I wish I shared Rabbi Grossman’s rosy assessment of the legacy of the Lebanon War, which marks its one-year anniversary next week. She lists a number of factors that she cites as positive outcomes from the war, and it is certainly true that there are some improvements. On the other hand, she fails to mention Hamas’ takeover in Gaza, the decreased morale of Israel’s citizens, the stagnation in the current administration and at the top ranks of the army, the strengthening of Palestinian militants in southern Lebanon, and the final nail in the coffin of the all-important myth of Israel’s invulnerability.
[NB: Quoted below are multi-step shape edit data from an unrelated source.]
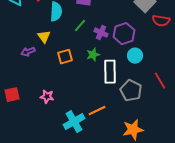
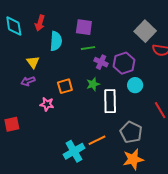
green line: (80, 26) -> (88, 48), moved, turned 40
yellow triangle: (44, 37) -> (33, 62), moved
gray pentagon: (131, 91) -> (131, 132), moved
pink star: (47, 97) -> (47, 104), moved

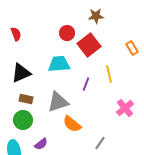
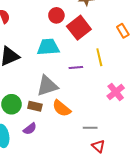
purple line: (86, 84) -> (76, 67), turned 64
brown rectangle: (26, 99) -> (35, 106), moved
gray line: (100, 143) -> (90, 128), turned 56

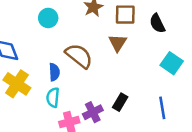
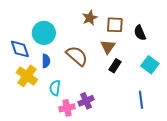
cyan circle: (48, 18) -> (44, 33), moved, size x1.5
blue semicircle: (54, 72) -> (46, 61), moved
black rectangle: (120, 102) -> (115, 66), moved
All of these factors can be traced to Israel’s disastrous decision to go into Lebanon–a fitting irony since it was Israel’s original incursion into Lebanon under Menachem Begin and Ariel Sharon that first began to erode that myth.
If there is one lesson to come out of the last 50 years, it is that wars launched to gain territory or with the “strategic intent” of realigning the neighborhood hardly ever go the way the aggressor intends or desires. From Korea, to Vietnam, to the First Lebanon War; from the Soviet Union’s invasion of Afghanistan to Rwanda to Kossovo to Iraq to the Second Lebanon War, time and again the hostilities have backfired in the face of the aggressor.
The clear lesson is that voluntary wars, in Hebrew milchemet reshut, have no winners. (Witness the immortal words of Kevin Kline’s pro-America character in “A Fish Called Wanda”: “We didn’t lose Vietnam. It was a tie!”), and there is something distasteful about debating who lost less, as Rabbi Grossman does. This is not to say I’m a pacifist; Israel needs to stand up to aggression and to respond militarily if provoked to maintain its security. However, launching full-scale wars on the shaky premise of installing friendly governments or creating new allies ought to be so thoroughly discredited as a tactic that any minister or government official should be ashamed to propose it. Yet Dick Cheney is making coy remarks about attacking Iran and Ethiopia is fighting a proxy war in Somalia, and this is just the tip of the iceberg.
For all countries considering military action to promote foreign policy, the Lebanon War should serve as a stunning rebuke.